Your workload: how much is too much?

How do you know when accepting more work would be unsafe for you and the families you work with? Unite’s head of health Sarah Carpenter takes a look.

Many queries that Unite-CPHVA reps and officers receive concern workloads – community practitioners are clearly being asked to do more and more as budgets shrink, staffing levels are cut and need increases. So, what should you do when faced with infinite demands in finite hours? 

An acceptable workload

National guidelines, such as safe staffing legislation in Wales, should be considered. However, the absence of guidelines does not mean that staff have to accept unsafe workloads. Ask yourself:

  • Am I leaving work undone?
  • Do I have less free time, and is the free time that I have spent thinking about work?
  • Am I getting irritable and upset more easily?
  • Am I thinking of going sick or quitting? 

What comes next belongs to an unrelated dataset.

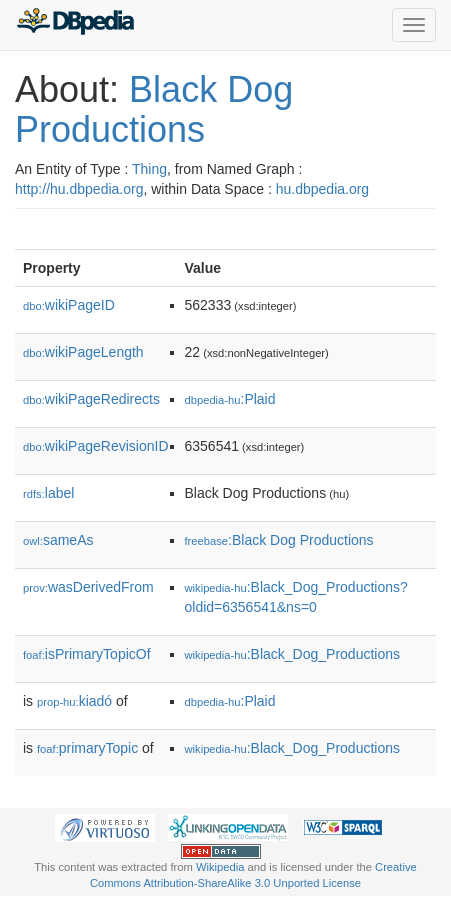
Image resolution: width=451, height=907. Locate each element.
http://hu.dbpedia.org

These are all signs that you have reached your limit: call a halt to additional workload and speak with your team leader/manager.

Manage your own feelings

Often, we do not want to say ‘no’ out of a feeling of guilt – of letting ourselves or others down. But what’s to feel guilty about, stating our capacity for work is not unlimited? Saying ‘no’ is not easy for many of us but, as professionals, not only is it our right to say ‘no’, it is our duty. 

Be assertive

Being truly assertive requires not only that you state your position calmly and rationally, but also that you are willing to listen to others state their position. Work with your manager to reach a consensus: a position to which you can both at least partially agree.

Prepare in advance

Take time to gather facts that will support your argument for no more cases. Think through the various responses you could get from your manager and work out a response to each. Be able to show where your time is going, the cases you have and the work that needs doing. Ask him or her to discuss with you what can be dropped – and hold your ground. Avoid being drawn into an argument; emphasise that your motivation is for the good of the team, and eventually for good case resolution or management.


How much is too much?

Here are some areas to consider if you don’t have guidelines or a policy on workloads in place:

  • Complexity: does your work involve collaborating with a number of other professionals? For example, are you responsible for drawing together professional networks, such as in child protection case conferences, or helping a family to make decisions about the care of vulnerable or frail family members?  
  • Risk: this considers the professional judgement required of you. Are decisions to be made based on risk assessment? Is the picture a fast-changing one? Is the work at a stage where professional anxiety is heightened because of lack of information?
  • Level of experience: do you and other members of the team have the necessary experience to provide the required aspects of care?
  • Individuals or families: what is the actual number of people/families that you have responsibility for providing a service to?
  • Travel: do you have to travel long distances to undertake your work? 
  • Records: is time to complete records and documentation built into your contact time?